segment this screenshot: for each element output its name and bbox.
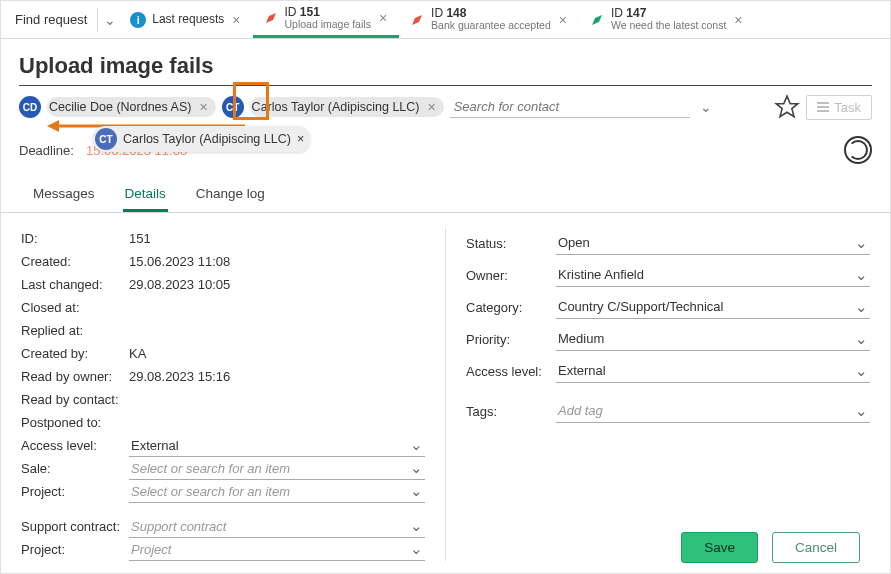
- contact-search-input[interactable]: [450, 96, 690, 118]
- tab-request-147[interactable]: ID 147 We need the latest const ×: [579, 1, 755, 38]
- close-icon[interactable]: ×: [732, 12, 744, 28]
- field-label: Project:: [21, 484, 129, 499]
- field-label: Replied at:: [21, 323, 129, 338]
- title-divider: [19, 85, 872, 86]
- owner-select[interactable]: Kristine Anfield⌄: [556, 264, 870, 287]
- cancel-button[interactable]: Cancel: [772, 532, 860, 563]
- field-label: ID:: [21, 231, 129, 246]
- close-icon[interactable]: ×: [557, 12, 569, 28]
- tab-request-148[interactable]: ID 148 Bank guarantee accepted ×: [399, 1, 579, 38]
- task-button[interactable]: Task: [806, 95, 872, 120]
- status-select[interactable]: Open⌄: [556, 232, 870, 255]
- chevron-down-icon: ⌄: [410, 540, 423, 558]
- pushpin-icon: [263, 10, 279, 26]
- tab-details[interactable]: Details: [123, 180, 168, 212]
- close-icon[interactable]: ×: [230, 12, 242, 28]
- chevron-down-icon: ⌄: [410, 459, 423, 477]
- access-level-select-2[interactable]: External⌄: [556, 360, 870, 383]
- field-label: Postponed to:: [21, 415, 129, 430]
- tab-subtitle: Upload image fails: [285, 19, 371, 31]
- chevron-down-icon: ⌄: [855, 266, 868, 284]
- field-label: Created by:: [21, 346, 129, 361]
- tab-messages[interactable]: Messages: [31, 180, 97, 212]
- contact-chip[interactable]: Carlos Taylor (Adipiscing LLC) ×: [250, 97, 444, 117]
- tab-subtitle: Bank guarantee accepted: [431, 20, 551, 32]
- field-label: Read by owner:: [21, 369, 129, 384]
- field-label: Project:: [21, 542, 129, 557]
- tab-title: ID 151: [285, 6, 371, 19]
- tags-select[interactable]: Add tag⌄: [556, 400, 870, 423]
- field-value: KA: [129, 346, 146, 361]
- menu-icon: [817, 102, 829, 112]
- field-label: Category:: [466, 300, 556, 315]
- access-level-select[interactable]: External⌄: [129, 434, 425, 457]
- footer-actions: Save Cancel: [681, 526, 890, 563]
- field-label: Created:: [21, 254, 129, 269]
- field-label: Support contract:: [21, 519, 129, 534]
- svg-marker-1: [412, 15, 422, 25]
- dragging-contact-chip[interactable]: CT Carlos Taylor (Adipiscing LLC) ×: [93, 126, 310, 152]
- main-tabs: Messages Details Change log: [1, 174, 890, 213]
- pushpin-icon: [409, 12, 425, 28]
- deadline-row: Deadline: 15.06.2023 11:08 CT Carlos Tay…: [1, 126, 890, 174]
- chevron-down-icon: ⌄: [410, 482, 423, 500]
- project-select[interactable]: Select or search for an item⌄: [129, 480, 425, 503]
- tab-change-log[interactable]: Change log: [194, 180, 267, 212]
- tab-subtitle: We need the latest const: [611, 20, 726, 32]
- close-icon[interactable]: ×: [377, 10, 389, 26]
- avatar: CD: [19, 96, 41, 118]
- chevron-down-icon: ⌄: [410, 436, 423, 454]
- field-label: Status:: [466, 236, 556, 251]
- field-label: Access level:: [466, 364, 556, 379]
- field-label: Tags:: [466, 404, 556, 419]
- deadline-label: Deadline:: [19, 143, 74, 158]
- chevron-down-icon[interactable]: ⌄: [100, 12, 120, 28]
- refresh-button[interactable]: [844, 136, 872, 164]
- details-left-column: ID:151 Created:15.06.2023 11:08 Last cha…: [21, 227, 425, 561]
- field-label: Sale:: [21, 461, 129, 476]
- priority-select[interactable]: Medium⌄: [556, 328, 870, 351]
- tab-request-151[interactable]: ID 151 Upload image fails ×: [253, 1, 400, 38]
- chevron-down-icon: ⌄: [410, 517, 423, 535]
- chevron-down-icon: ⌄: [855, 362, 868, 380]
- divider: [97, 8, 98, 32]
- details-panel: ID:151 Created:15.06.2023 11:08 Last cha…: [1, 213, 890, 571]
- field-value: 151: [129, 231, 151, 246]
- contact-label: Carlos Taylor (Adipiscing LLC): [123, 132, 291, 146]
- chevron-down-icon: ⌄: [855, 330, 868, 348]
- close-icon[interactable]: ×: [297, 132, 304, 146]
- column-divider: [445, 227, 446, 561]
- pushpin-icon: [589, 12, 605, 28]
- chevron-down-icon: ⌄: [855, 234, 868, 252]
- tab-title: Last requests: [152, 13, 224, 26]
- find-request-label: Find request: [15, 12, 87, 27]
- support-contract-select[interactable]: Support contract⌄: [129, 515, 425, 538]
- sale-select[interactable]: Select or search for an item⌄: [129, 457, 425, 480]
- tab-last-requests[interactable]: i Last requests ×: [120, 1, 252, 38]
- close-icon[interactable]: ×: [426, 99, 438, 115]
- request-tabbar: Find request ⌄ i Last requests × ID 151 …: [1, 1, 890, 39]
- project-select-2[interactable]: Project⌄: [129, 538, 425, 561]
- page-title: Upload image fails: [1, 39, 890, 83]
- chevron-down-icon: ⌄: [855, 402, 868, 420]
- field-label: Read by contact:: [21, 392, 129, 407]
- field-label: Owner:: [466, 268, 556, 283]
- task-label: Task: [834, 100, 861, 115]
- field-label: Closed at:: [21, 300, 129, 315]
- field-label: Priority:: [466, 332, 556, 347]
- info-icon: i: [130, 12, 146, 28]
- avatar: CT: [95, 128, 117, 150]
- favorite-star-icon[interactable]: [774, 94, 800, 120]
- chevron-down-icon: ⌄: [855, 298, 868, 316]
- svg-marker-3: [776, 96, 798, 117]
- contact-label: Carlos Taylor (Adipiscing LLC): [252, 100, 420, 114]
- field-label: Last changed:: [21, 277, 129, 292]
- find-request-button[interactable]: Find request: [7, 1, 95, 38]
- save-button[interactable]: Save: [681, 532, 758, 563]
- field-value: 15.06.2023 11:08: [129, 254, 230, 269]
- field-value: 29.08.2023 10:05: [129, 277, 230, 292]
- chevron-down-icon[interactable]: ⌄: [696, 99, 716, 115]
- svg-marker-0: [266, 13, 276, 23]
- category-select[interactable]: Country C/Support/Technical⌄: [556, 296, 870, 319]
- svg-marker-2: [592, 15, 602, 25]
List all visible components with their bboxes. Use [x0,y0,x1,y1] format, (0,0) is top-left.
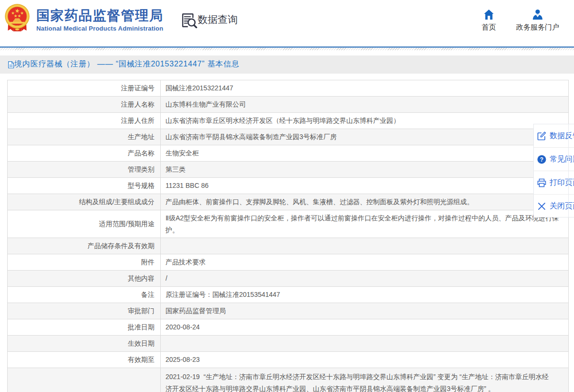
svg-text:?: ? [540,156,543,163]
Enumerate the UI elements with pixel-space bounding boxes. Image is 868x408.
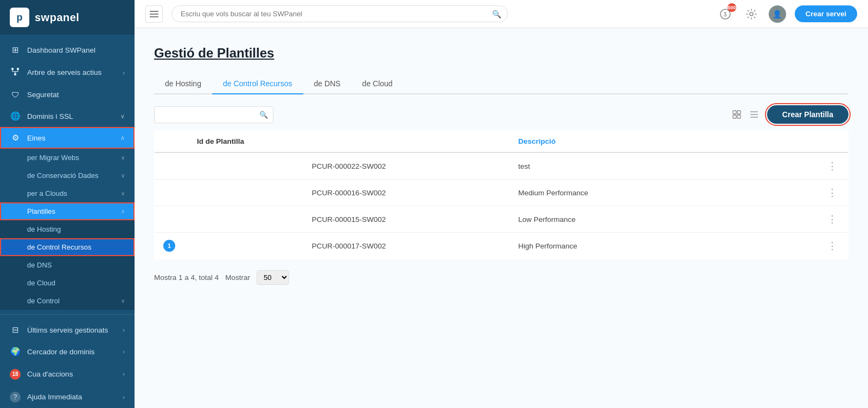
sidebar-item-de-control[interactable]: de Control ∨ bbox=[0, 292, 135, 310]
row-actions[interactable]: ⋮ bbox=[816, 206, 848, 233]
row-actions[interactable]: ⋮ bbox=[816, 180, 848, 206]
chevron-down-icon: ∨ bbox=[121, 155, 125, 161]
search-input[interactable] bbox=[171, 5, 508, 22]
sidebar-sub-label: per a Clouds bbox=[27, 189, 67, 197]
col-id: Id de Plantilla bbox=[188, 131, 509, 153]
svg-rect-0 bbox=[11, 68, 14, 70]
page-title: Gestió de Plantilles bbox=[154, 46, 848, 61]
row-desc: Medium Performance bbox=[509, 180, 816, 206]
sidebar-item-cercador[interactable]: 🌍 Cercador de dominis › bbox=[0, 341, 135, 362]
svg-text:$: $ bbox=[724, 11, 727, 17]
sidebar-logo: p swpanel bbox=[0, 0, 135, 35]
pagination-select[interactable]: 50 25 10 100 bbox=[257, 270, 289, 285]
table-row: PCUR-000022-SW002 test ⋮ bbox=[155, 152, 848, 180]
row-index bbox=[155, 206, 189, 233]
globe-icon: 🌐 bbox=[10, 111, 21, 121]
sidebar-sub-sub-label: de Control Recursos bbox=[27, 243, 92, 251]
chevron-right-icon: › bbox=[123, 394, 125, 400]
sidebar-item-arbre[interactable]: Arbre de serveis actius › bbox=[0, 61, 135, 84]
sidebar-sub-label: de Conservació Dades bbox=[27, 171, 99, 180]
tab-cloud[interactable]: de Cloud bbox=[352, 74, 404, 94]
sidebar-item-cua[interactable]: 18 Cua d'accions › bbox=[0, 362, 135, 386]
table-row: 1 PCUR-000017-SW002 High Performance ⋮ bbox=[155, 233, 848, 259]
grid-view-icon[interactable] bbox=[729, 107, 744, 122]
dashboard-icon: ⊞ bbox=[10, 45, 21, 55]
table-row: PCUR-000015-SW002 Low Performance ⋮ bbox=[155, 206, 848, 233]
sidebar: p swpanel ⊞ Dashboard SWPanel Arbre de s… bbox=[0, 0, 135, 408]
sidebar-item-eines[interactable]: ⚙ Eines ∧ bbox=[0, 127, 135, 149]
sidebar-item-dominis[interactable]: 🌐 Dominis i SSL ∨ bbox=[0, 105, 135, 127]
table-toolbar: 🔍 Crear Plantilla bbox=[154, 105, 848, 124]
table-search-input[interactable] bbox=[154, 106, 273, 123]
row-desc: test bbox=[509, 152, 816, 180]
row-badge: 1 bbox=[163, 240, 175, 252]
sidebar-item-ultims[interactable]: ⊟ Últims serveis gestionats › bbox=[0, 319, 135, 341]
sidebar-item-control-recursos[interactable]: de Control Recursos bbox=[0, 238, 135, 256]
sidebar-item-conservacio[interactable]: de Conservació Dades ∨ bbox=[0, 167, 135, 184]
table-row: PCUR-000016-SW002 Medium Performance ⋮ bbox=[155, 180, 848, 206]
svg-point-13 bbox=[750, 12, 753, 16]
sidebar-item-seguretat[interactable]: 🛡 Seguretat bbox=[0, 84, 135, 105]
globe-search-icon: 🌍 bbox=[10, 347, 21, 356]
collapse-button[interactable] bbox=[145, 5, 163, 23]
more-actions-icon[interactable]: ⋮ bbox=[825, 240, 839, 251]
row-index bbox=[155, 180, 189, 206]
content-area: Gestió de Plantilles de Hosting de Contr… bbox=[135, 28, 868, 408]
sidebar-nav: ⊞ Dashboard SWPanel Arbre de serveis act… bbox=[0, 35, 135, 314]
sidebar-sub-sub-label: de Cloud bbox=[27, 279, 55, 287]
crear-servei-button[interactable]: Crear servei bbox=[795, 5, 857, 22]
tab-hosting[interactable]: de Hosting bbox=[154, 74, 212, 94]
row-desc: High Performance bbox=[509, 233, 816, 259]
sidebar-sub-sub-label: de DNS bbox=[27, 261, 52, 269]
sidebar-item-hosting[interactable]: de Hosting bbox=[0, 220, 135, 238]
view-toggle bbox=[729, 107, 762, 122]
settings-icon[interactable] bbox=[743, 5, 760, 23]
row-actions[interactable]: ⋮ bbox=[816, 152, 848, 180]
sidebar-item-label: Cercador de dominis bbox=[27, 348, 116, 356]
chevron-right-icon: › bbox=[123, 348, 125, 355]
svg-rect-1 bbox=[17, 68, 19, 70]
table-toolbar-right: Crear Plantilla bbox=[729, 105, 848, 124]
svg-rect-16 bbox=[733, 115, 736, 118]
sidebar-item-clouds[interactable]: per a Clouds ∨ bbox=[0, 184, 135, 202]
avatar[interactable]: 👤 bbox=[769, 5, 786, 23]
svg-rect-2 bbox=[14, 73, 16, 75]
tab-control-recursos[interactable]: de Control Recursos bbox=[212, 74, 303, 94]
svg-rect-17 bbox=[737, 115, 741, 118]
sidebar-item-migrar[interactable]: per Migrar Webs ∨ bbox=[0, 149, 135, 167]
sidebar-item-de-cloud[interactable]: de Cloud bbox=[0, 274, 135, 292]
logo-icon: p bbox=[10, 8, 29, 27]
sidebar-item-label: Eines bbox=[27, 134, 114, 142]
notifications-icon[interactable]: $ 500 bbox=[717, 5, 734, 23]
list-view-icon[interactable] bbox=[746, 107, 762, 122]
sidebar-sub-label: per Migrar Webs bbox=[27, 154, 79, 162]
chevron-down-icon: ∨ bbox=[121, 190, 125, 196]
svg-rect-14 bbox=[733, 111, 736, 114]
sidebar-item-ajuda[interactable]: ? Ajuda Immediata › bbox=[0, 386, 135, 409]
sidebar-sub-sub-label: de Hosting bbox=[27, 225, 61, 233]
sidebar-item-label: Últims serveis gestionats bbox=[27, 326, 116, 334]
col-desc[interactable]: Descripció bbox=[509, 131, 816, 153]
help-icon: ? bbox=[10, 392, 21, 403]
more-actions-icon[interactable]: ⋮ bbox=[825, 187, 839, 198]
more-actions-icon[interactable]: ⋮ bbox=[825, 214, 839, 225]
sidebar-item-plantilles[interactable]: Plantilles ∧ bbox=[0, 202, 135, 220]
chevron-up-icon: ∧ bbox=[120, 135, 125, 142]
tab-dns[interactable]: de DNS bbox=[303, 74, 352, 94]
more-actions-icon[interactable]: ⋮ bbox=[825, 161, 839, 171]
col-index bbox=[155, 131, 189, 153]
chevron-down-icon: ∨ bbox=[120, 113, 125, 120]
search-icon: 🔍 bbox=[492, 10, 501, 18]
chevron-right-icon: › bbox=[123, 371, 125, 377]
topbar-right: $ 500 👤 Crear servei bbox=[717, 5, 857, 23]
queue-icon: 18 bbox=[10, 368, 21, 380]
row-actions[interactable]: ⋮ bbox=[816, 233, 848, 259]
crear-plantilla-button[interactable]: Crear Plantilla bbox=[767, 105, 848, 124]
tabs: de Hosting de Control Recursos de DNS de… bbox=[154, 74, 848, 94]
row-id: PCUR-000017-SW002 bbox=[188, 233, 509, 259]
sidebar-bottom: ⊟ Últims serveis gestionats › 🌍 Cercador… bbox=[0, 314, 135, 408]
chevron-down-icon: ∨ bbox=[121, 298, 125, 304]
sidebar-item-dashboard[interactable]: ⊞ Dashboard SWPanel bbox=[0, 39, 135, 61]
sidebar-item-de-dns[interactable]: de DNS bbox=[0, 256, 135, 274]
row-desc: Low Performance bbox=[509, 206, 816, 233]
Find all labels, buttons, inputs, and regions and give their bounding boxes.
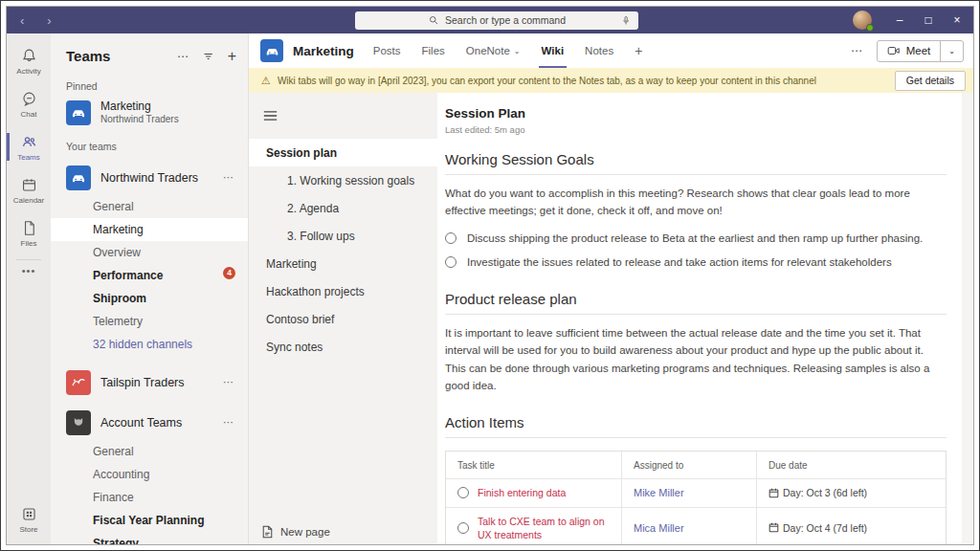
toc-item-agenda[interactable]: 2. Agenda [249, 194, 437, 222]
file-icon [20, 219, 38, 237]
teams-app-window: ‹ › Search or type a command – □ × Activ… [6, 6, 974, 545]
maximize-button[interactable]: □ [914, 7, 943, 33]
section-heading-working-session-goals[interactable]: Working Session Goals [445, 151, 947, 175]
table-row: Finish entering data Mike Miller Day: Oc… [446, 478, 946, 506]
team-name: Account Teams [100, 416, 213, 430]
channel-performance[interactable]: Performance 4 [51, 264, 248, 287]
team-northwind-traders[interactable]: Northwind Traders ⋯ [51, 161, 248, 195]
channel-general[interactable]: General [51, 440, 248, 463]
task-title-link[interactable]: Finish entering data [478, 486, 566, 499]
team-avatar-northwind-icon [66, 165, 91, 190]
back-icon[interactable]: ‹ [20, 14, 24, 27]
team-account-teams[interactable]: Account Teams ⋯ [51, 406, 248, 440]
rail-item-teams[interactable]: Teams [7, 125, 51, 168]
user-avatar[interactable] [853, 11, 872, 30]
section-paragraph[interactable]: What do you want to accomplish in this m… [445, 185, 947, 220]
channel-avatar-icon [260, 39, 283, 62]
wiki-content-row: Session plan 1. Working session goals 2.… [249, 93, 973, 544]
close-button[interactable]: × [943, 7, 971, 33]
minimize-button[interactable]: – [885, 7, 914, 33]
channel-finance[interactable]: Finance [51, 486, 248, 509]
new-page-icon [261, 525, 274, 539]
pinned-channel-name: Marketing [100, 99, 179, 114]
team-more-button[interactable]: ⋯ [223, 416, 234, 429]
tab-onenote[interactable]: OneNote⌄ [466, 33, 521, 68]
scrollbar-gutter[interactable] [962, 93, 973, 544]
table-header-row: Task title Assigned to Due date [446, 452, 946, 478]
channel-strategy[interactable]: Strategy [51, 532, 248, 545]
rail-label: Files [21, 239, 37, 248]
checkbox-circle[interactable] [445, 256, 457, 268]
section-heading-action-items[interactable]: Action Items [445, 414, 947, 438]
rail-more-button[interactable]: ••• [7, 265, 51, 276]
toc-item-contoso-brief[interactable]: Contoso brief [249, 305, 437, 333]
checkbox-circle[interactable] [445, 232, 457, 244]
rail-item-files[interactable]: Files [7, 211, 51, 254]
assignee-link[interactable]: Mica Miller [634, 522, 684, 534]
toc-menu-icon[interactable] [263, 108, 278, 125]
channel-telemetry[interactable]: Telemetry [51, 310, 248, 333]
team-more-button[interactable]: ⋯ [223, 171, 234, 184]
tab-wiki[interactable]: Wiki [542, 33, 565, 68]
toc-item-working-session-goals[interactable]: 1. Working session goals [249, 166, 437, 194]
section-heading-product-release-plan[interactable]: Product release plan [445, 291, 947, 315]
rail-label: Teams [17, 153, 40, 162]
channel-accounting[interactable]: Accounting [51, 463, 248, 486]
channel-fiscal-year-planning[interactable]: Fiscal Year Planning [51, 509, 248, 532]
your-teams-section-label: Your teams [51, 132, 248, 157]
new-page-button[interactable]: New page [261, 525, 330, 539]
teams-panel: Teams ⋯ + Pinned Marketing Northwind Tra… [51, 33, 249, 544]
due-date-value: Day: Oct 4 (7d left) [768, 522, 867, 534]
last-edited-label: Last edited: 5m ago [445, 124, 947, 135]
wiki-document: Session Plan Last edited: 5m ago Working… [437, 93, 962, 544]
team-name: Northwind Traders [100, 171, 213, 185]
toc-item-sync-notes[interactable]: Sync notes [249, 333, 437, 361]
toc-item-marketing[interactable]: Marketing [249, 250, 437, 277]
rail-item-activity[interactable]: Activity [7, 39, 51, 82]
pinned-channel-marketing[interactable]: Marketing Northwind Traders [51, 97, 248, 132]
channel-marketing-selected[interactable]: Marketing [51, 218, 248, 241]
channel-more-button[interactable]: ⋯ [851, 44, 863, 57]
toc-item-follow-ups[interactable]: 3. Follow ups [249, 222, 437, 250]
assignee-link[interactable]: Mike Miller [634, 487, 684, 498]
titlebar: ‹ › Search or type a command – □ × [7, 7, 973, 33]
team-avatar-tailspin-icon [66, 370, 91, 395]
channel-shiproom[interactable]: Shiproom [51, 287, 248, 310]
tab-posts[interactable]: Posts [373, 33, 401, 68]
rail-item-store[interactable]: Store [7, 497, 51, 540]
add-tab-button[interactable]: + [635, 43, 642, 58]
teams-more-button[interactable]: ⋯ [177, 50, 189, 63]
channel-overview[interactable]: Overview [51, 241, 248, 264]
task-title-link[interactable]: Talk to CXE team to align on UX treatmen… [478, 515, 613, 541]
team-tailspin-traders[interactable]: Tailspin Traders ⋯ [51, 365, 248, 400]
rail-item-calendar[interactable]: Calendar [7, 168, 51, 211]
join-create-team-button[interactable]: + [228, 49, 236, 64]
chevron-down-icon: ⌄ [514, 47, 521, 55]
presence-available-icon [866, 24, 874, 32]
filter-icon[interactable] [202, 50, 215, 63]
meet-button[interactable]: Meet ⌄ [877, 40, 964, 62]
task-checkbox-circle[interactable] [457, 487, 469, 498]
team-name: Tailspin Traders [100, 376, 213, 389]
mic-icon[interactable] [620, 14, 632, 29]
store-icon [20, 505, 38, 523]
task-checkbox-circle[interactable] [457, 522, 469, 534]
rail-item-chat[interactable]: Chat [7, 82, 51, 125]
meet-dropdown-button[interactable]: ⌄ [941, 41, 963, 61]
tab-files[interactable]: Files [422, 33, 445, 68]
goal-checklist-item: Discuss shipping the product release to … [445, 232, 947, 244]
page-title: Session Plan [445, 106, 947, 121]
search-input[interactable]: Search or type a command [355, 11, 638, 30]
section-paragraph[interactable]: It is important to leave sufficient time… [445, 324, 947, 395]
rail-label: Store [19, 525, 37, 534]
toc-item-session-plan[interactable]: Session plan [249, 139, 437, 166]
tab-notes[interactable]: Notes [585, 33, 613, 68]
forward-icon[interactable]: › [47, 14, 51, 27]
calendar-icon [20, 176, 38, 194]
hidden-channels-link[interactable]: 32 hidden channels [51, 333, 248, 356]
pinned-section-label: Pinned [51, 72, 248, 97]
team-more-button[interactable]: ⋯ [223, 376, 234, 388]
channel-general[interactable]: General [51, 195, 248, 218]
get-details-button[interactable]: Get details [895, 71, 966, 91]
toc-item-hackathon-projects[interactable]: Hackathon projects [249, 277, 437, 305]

****************************************

● EXERCISE DIRECTIONS: If a line of the records above contains the word "wiki", count it; give only the total.

● RESULT OF THE TASK: 3